## ASSIGNMENT
Give back, word for word, the lines in the listing below from the one holding "May (30, 2484)" down to the one holding "Site News (24, 133)", both ends included.

## MATERIAL PROVIDED
==*==
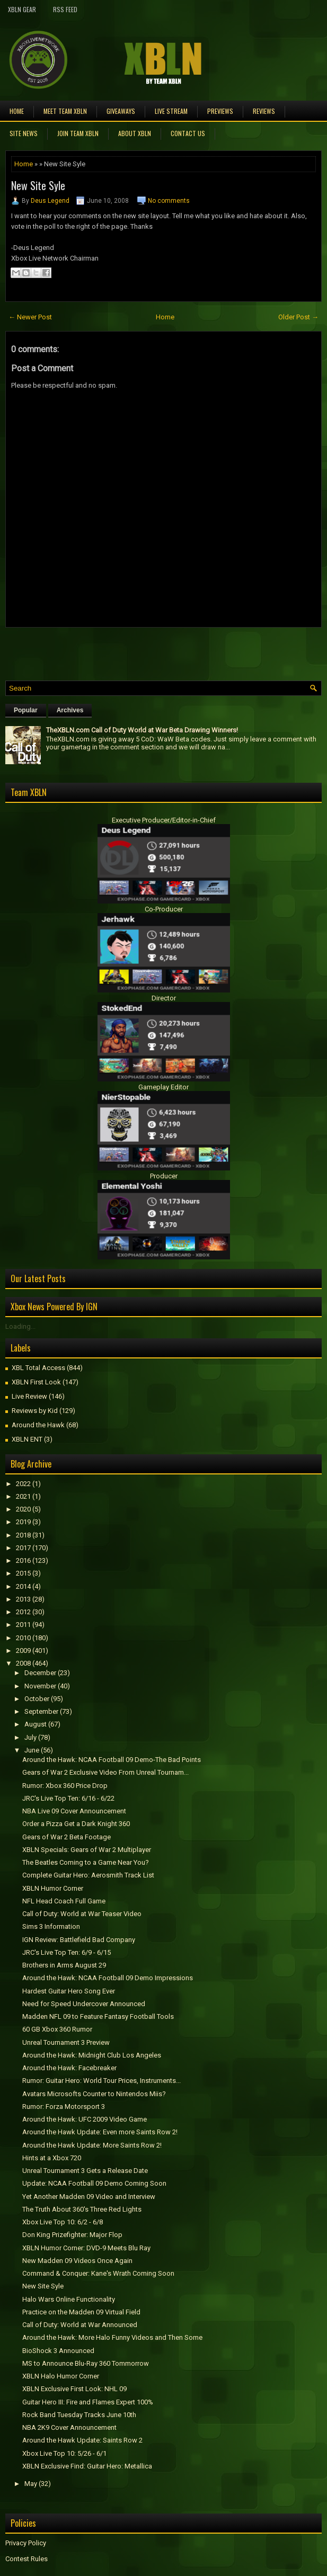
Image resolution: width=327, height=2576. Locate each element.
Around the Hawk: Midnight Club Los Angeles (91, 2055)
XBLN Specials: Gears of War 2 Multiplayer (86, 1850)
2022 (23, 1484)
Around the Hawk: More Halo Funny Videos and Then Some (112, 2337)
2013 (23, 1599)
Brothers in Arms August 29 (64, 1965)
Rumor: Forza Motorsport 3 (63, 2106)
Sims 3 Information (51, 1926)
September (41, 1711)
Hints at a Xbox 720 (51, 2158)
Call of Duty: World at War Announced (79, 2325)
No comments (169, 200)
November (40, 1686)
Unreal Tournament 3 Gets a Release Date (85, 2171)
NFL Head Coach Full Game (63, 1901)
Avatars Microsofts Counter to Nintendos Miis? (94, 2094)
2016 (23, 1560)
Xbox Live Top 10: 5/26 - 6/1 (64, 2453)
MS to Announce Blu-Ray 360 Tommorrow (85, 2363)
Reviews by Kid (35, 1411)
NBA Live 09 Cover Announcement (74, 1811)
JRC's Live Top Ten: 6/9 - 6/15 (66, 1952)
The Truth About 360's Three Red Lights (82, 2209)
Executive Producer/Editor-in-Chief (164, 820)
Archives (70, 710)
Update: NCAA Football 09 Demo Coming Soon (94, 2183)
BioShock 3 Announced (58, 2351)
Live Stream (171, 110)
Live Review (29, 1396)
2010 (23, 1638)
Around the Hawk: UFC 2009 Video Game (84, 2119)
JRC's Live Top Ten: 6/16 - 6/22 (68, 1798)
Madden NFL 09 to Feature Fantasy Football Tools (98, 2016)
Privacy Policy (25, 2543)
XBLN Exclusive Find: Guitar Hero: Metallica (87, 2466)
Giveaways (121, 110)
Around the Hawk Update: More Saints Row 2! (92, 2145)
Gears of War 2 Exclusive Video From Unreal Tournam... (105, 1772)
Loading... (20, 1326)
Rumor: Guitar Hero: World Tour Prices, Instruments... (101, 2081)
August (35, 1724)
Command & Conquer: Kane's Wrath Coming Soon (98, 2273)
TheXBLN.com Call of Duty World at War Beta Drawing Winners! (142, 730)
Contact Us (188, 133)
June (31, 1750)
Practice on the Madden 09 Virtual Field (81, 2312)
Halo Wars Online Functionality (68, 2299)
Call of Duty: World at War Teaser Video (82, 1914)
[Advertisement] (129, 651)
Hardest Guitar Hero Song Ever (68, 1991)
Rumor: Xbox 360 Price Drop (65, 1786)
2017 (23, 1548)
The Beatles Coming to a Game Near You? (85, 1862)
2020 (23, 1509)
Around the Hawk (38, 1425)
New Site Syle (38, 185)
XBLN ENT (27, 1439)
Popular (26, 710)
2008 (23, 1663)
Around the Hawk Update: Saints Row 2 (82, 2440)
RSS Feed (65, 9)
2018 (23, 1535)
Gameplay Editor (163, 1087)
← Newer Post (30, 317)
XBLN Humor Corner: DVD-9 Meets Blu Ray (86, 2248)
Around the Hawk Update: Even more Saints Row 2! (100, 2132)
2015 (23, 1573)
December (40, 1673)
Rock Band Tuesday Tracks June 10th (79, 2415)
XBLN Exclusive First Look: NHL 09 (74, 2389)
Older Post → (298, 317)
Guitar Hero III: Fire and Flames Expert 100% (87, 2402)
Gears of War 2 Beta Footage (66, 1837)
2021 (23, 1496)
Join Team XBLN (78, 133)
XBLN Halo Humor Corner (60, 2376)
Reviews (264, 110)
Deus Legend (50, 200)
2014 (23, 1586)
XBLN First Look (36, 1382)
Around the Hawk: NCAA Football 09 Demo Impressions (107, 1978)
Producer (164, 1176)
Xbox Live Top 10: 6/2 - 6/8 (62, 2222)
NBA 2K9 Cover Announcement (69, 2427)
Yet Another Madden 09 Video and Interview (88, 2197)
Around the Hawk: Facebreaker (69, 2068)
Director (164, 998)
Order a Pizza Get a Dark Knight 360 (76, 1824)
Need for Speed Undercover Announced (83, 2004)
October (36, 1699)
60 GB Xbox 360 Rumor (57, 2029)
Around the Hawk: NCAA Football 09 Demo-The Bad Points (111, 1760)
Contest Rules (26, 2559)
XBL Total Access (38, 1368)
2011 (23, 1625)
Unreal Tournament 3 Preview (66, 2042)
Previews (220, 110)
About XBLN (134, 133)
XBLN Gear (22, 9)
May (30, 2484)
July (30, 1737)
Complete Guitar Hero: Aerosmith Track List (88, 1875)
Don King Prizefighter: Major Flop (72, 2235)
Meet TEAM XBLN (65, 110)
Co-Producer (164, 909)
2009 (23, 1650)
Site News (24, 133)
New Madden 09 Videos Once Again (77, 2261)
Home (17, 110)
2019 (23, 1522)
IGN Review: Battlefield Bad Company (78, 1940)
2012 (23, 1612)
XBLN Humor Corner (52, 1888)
==*==
## REPLY
May (30, 2484)
July (30, 1737)
Complete Guitar Hero: Aerosmith Track List (88, 1875)
Don King Prizefighter: Major Flop (72, 2235)
Meet TEAM XBLN (65, 110)
Co-Producer (164, 909)
2009 (23, 1650)
Site News (24, 133)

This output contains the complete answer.